WHO opposes the use of convalescent plasma to treat COVID-19 patients



 

WHO opposes the use of convalescent plasma to treat COVID-19 patients.

 

On December 6, the World Health Organization stated that it is not recommended to use convalescent plasma from COVID-19 patients to treat patients with mild or severe COVID-19.

However, some American experts believe that some patients with COVID-19 can benefit from the plasma of survivors.

 


The WHO stated:

 

This recommendation is based on a review of 16 randomized controlled trials (RCTs) and a “meta-analysis on COVID- 19 antibodies and cell therapies”, and added in a statement:

Although it is initially promising for the treatment of COVID-19, existing evidence shows that convalescent plasma can neither improve the survival rate of patients with COVID-19, nor can it reduce the need for ventilators in patients with COVID-19, and the use of convalescent plasma is expensive and time-consuming.

Therefore, WHO strongly opposes the use of convalescent plasma in non-critically ill patients, and recommends not to use convalescent plasma in severe and critically ill patients, unless it is a randomized controlled trial (RCT) .


The WHO stated in the British Medical Journal (BMJ):

 

Most importantly, given that the recovery period plasma is not significantly helpful for the treatment of severely ill patients with COVID-19 disease, the Guideline Development Group (GDG) believes that the relevant resources (including time and cost) invested in the recovery period plasma management are unreasonable.

 

WHO opposes the use of convalescent plasma to treat COVID-19 patients

 


This statement is based on recently published data. The data shows that although the recovery period plasma has been proven to be safe in general, it has not shown efficacy in randomized controlled trials in some large outpatient patients.

 

The data source includes the United Kingdom A trial on the mortality of inpatients with the COVID-19 published in The Lancet in May, and a trial on the mortality of outpatients in the New England Journal of Medicine published in August.

 

In the results published in the New England Journal of Medicine (NEJM) , a trial funded by the National Institutes of Health (NIH) enrolled more than 500 patients who were randomized to receive convalescent plasma or placebo within one week of the onset of symptoms.

 

77 patients in the convalescent plasma group (30%) and 81 patients in the placebo group (31.9%) had some degree of COVID-19 infection.

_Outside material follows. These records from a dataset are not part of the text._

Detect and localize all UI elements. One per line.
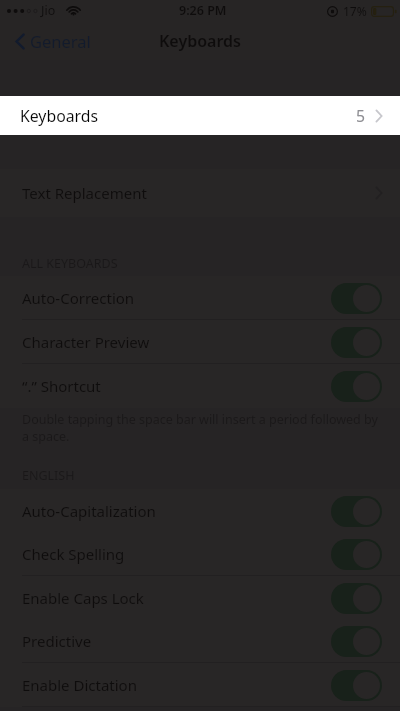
button[interactable]: Predictive <box>0 619 400 663</box>
staticText: Character Preview <box>22 332 150 352</box>
button[interactable]: Toggle <box>331 626 382 657</box>
button[interactable]: Auto-Correction <box>0 276 400 320</box>
button[interactable]: Toggle <box>331 670 382 701</box>
staticText: Auto-Capitalization <box>22 501 156 521</box>
staticText: Enable Caps Lock <box>22 588 144 608</box>
staticText: 17% <box>343 3 367 19</box>
staticText: “.” Shortcut <box>22 376 101 396</box>
staticText: General <box>30 30 91 52</box>
button[interactable]: General <box>13 25 93 57</box>
staticText: Auto-Correction <box>22 288 135 308</box>
button[interactable]: Character Preview <box>0 320 400 364</box>
button[interactable]: Enable Dictation <box>0 663 400 707</box>
staticText: ENGLISH <box>22 467 75 484</box>
staticText: 5 <box>356 105 366 127</box>
staticText: Enable Dictation <box>22 675 137 695</box>
button[interactable]: Toggle <box>331 371 382 402</box>
button[interactable]: Auto-Capitalization <box>0 489 400 533</box>
button[interactable]: Toggle <box>331 583 382 614</box>
button[interactable]: Toggle <box>331 283 382 314</box>
staticText: Predictive <box>22 631 92 651</box>
staticText: ALL KEYBOARDS <box>22 255 118 272</box>
button[interactable]: Check Spelling <box>0 532 400 576</box>
button[interactable]: Toggle <box>331 496 382 527</box>
staticText: Keyboards <box>159 30 241 52</box>
button[interactable]: Toggle <box>331 327 382 358</box>
button[interactable]: Keyboards <box>0 96 400 135</box>
button[interactable]: Toggle <box>331 539 382 570</box>
staticText: Text Replacement <box>22 183 147 203</box>
staticText: Jio <box>41 2 56 19</box>
staticText: Keyboards <box>20 105 99 127</box>
staticText: Check Spelling <box>22 544 125 564</box>
button[interactable]: “.” Shortcut <box>0 364 400 408</box>
button[interactable]: Enable Caps Lock <box>0 576 400 620</box>
staticText: 9:26 PM <box>179 2 227 19</box>
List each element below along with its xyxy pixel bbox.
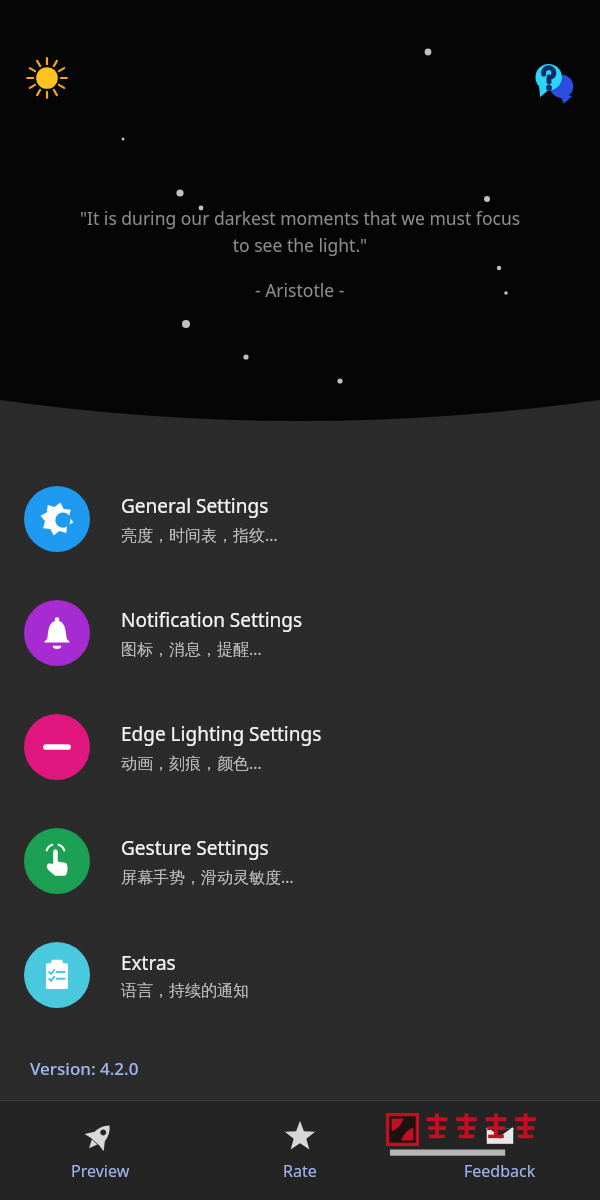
- button[interactable]: Toggle theme: [24, 55, 70, 101]
- staticText: 亮度，时间表，指纹…: [121, 524, 278, 546]
- staticText: Version: 4.2.0: [30, 1057, 139, 1080]
- button[interactable]: Rate: [200, 1101, 400, 1200]
- staticText: Preview: [71, 1160, 130, 1182]
- staticText: "It is during our darkest moments that w…: [72, 206, 528, 257]
- staticText: 动画，刻痕，颜色…: [121, 752, 262, 774]
- staticText: Gesture Settings: [121, 835, 269, 861]
- button[interactable]: General Settings: [0, 462, 600, 576]
- staticText: - Aristotle -: [255, 278, 345, 302]
- staticText: 图标，消息，提醒…: [121, 638, 262, 660]
- staticText: General Settings: [121, 493, 269, 519]
- staticText: Rate: [283, 1160, 317, 1182]
- button[interactable]: Help: [526, 54, 580, 108]
- staticText: 屏幕手势，滑动灵敏度…: [121, 866, 294, 888]
- staticText: Feedback: [464, 1160, 536, 1182]
- button[interactable]: Version: 4.2.0: [30, 1057, 139, 1080]
- button[interactable]: Edge Lighting Settings: [0, 690, 600, 804]
- button[interactable]: Gesture Settings: [0, 804, 600, 918]
- button[interactable]: Notification Settings: [0, 576, 600, 690]
- button[interactable]: Preview: [0, 1101, 200, 1200]
- staticText: Notification Settings: [121, 607, 303, 633]
- button[interactable]: Feedback: [400, 1101, 600, 1200]
- staticText: Extras: [121, 950, 176, 976]
- staticText: Edge Lighting Settings: [121, 721, 322, 747]
- button[interactable]: Extras: [0, 918, 600, 1032]
- staticText: 语言，持续的通知: [121, 981, 249, 1001]
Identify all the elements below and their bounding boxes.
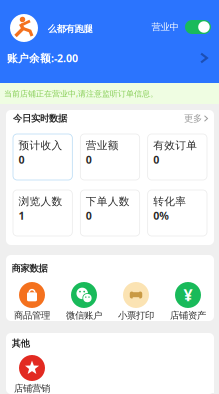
staticText: 当前店铺正在营业中,请注意监听订单信息。 [4,88,158,99]
staticText: 么都有跑腿 [48,23,92,35]
staticText: 0 [18,152,24,167]
button[interactable]: 商品管理 [6,282,58,320]
button[interactable]: 账户余额:-2.00 [0,45,219,71]
button[interactable]: 微信账户 [58,282,110,320]
staticText: 其他 [12,338,30,349]
button[interactable]: 下单人数 [80,190,140,236]
button[interactable]: 更多 [184,113,208,124]
button[interactable]: ¥ [162,282,214,320]
button[interactable]: 预计收入 [13,134,72,180]
staticText: 营业中 [152,21,178,33]
staticText: 账户余额:-2.00 [7,51,78,65]
staticText: 商品管理 [14,310,50,321]
staticText: 0 [153,152,159,167]
staticText: ¥ [184,284,192,306]
staticText: 更多 [184,113,202,124]
staticText: 转化率 [153,195,186,208]
button[interactable]: 店铺营销 [6,355,58,393]
staticText: 营业额 [86,139,119,152]
button[interactable]: 小票打印 [110,282,162,320]
staticText: 下单人数 [86,195,130,208]
staticText: 店铺营销 [14,383,50,394]
button[interactable]: 营业状态开关 [185,20,211,34]
button[interactable]: 转化率 [148,190,207,236]
staticText: 小票打印 [118,310,154,321]
staticText: 0% [153,208,169,223]
staticText: 0 [86,208,92,223]
staticText: 浏览人数 [18,195,62,208]
button[interactable]: 有效订单 [148,134,207,180]
staticText: 店铺资产 [170,310,206,321]
staticText: 有效订单 [153,139,197,152]
staticText: 1 [18,208,24,223]
button[interactable]: 浏览人数 [13,190,72,236]
staticText: 预计收入 [18,139,62,152]
staticText: 0 [86,152,92,167]
button[interactable]: 营业额 [80,134,140,180]
staticText: 微信账户 [66,310,102,321]
staticText: 今日实时数据 [13,113,67,124]
staticText: 商家数据 [12,263,48,274]
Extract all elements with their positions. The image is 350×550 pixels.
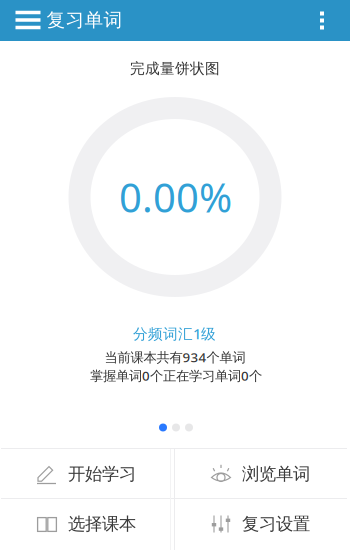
staticText: 开始学习	[68, 463, 136, 485]
button[interactable]: 复习设置	[176, 500, 344, 548]
staticText: 分频词汇1级	[133, 324, 216, 343]
button[interactable]: Menu	[7, 0, 49, 40]
button[interactable]: 选择课本	[2, 500, 170, 548]
staticText: 当前课本共有934个单词	[104, 348, 246, 366]
staticText: 完成量饼状图	[130, 60, 220, 78]
button[interactable]: 开始学习	[2, 450, 170, 498]
staticText: 复习设置	[242, 513, 310, 535]
staticText: 0.00%	[119, 170, 232, 224]
button[interactable]: More options	[302, 0, 342, 41]
staticText: 选择课本	[68, 513, 136, 535]
staticText: 掌握单词0个正在学习单词0个	[90, 367, 262, 384]
staticText: 复习单词	[46, 8, 122, 31]
button[interactable]: 浏览单词	[176, 450, 344, 498]
staticText: 浏览单词	[242, 463, 310, 485]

Five patients in the plasma group and one patient in the placebo group died. The trial was forced to stop in early February due to lack of effectiveness.

 

However, experts still believe that convalescent plasma may be beneficial to patients with COVID-19 in some cases, that is, when the detection time is early enough and the antibody titer is high enough (as Peter Marks, director of the FDA Biological Products Evaluation and Research Center, said) , Or for those whose immune system may be defective to some degree.

 


Shmuel Shoham, associate professor of medicine at Johns Hopkins University, said:

Based on the available data, I disagree with this conclusion. If used at the right time and with a sufficiently high titer, COVID-19 Convalescent Plasma (CCP) is effective and safe.

The widespread use of convalescent plasma provides a treatment option for areas where antibodies are not easily available. The Johns Hopkins University outpatient study will provide more data soon.

 

The FDA still insists on the emergency use authorization of convalescent plasma.

In February last year, it narrowed its authorized use to high-price pharmaceutical units and hospitalized patients in the early stages of illness. Whether the new WHO recommendations will change the FDA’s emergency use authorization remains to be seen.

 


An FDA spokesperson said:

We do not comment on the WHO statement, and the FDA’s emergency authorization for the use of convalescent plasma is still valid.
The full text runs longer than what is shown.